Name's Quizz on steam, and I would like to join. ^_^

I usally play on this server if you wish to join me...
69.9.46.216:27015


----------



## Ambushed

Lol.. I'll join, but im from New-Zealand and I'll have 200+ ping. But its ok.


----------



## Aziek

Ill Join steam name is "Aziek" my playing name is rollback if youve seen me.
Also im from Australia so pings could be a problem but lets test it first 

hey guys could you also invite me into the CF clan


----------



## spanky

invites sent


----------



## Cupcakke

I wanna play....  steam name is Fakeusercoldkamu

My schools ping sucks it up though.


----------



## wungoodshu

Could you try inviting me again, please? I think the name I gave you was my old account. Try Wungoodshu. =]


----------



## Punk

Hey 4ngu$, I updated the player list.
How do you send invites? I can't find it...

Whoever is new and has successfully joined the Steam Community please send me a PM so I can add your nick on the list.

Thanks


----------



## spanky

invites sent again


----------



## Punk

How do you send invites?


----------



## 4NGU$

if you open the friends window in steam first you have to add that person as a friend 
then you have to right click there name and go down to invite to group


----------



## b3rt_d4ni3l

Hi Guys,

I want to join the CF Steam Community but I am having a hard time determining which one is my SteamID.  I only have it for a week or so and still figuring out the stuff. Is my SteamID the one at the top of the steam window? It says "Steam - 4lb3rt", is that it?

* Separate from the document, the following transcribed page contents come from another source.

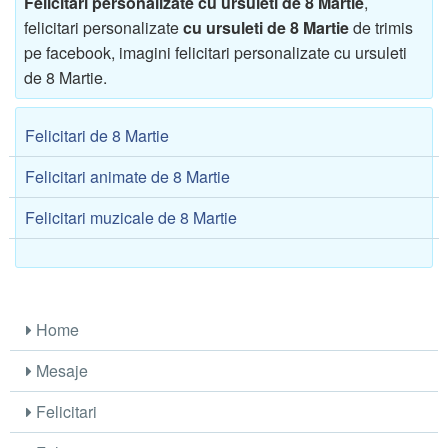
Felicitari personalizate cu ursuleti de 8 Martie
,
felicitari personalizate
cu ursuleti de 8 Martie
de trimis
pe facebook, imagini felicitari personalizate cu ursuleti
de 8 Martie.
Felicitari de 8 Martie
Felicitari animate de 8 Martie
Felicitari muzicale de 8 Martie
Home
Mesaje
Felicitari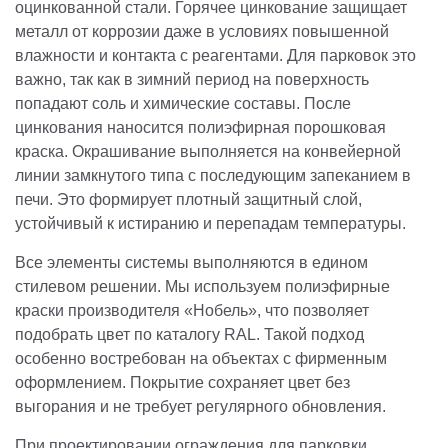
оцинкованной стали. Горячее цинкование защищает
металл от коррозии даже в условиях повышенной
влажности и контакта с реагентами. Для парковок это
важно, так как в зимний период на поверхность
попадают соль и химические составы. После
цинкования наносится полиэфирная порошковая
краска. Окрашивание выполняется на конвейерной
линии замкнутого типа с последующим запеканием в
печи. Это формирует плотный защитный слой,
устойчивый к истиранию и перепадам температуры.
Все элементы системы выполняются в едином
стилевом решении. Мы используем полиэфирные
краски производителя «Нобель», что позволяет
подобрать цвет по каталогу RAL. Такой подход
особенно востребован на объектах с фирменным
оформлением. Покрытие сохраняет цвет без
выгорания и не требует регулярного обновления.
При проектировании ограждения для парковки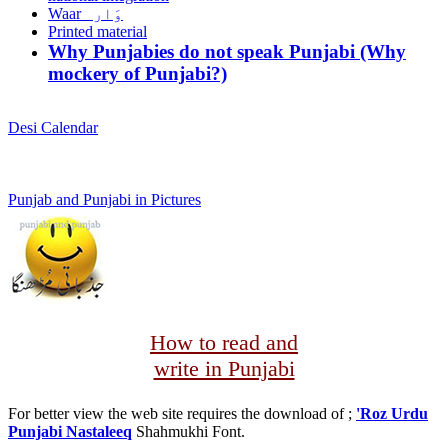
Waar وَار
Printed material
Why Punjabies do not speak Punjabi (Why
mockery of Punjabi?)
Desi Calendar
Punjab and Punjabi in Pictures
How to read and
write in Punjabi
For better view the web site requires the download of ;
'Roz Urdu
Punjabi Nastaleeq
Shahmukhi Font.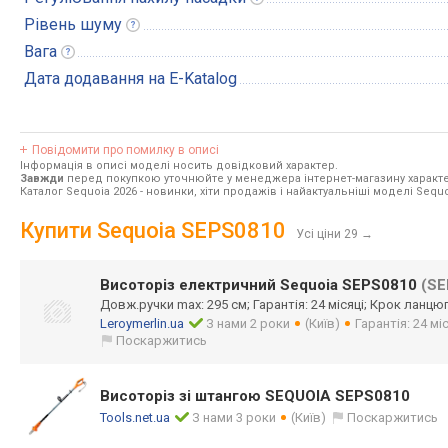
Рівень
шуму
Вага
Дата додавання на E-Katalog
Повідомити про помилку в описі
Інформація в описі моделі носить довідковий характер.
Завжди
перед покупкою уточнюйте у менеджера інтернет-магазину характе
Каталог Sequoia 2026
- новинки, хіти продажів і найактуальніші моделі Sequo
Купити Sequoia SEPS0810
Усі ціни 29
→
Висоторіз електричний Sequoia SEPS0810
(SE
Довж.ручки max: 295 см; Гарантія: 24 місяці; Крок ланцюга
Leroymerlin.ua
З нами 2 роки
(Київ)
Гарантія: 24 мі
Поскаржитись
Висоторіз зі штангою SEQUOIA SEPS0810
Tools.net.ua
З нами 3 роки
(Київ)
Поскаржитись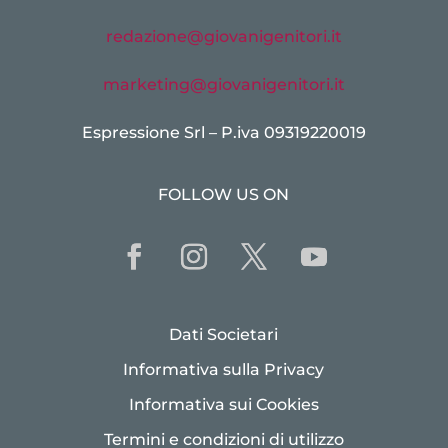
redazione@giovanigenitori.it
marketing@giovanigenitori.it
Espressione Srl – P.iva 09319220019
FOLLOW US ON
Dati Societari
Informativa sulla Privacy
Informativa sui Cookies
Termini e condizioni di utilizzo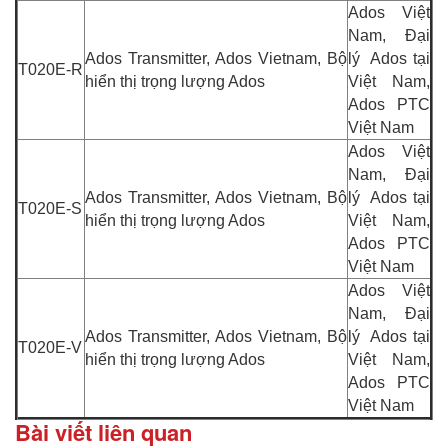
Ados Việt
Nam, Đại
Ados Transmitter, Ados Vietnam, Bộ
lý Ados tại
T020E-R
hiển thị trọng lượng Ados
Việt Nam,
Ados PTC
Việt Nam
Ados Việt
Nam, Đại
Ados Transmitter, Ados Vietnam, Bộ
lý Ados tại
T020E-S
hiển thị trọng lượng Ados
Việt Nam,
Ados PTC
Việt Nam
Ados Việt
Nam, Đại
Ados Transmitter, Ados Vietnam, Bộ
lý Ados tại
T020E-V
hiển thị trọng lượng Ados
Việt Nam,
Ados PTC
Việt Nam
Bài viết liên quan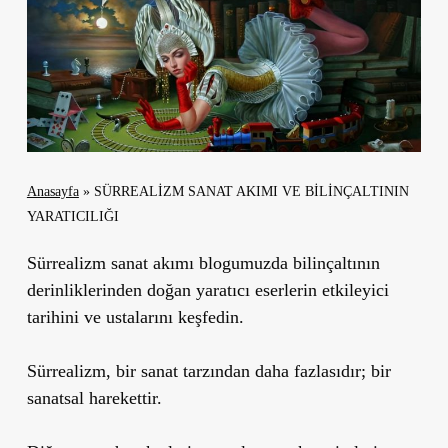
Anasayfa
»
SÜRREALİZM SANAT AKIMI VE BİLİNÇALTININ
YARATICILIĞI
Sürrealizm sanat akımı blogumuzda bilinçaltının
derinliklerinden doğan yaratıcı eserlerin etkileyici
tarihini ve ustalarını keşfedin.
Sürrealizm, bir sanat tarzından daha fazlasıdır; bir
sanatsal harekettir.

Or I have to go to "My SteamID" under community tab? The one that I have under community tab is a different thing all together. Playing around with it last time without knowing. Did I mess up something?


----------



## 4NGU$

its the name you use to log into steam i think ?????

help theres that guy pleh!!!!1


----------



## spanky

b3rt_d4ni3l said:


> Hi Guys,
> 
> I want to join the CF Steam Community but I am having a hard time determining which one is my SteamID.  I only have it for a week or so and still figuring out the stuff. Is my SteamID the one at the top of the steam window? It says "Steam - 4lb3rt", is that it?
> 
> Or I have to go to "My SteamID" under community tab? The one that I have under community tab is a different thing all together. Playing around with it last time without knowing. Did I mess up something?





4NGU$ said:


> its the name you use to log into steam i think ?????
> 
> help theres that guy pleh!!!!1



Yes, your steamid is what you use to login into your steam account. please let us know what it is and I or one of the other admins will add you and send you an invite.


----------



## Kornowski

Boo, Boo! CS:S Sucks! Boo!
RS: Vegas FTW! Nah, good game, wouldn't buy it though.


----------



## b3rt_d4ni3l

Ah... I see...
I always had it to auto login so I had to do a logout and log back in...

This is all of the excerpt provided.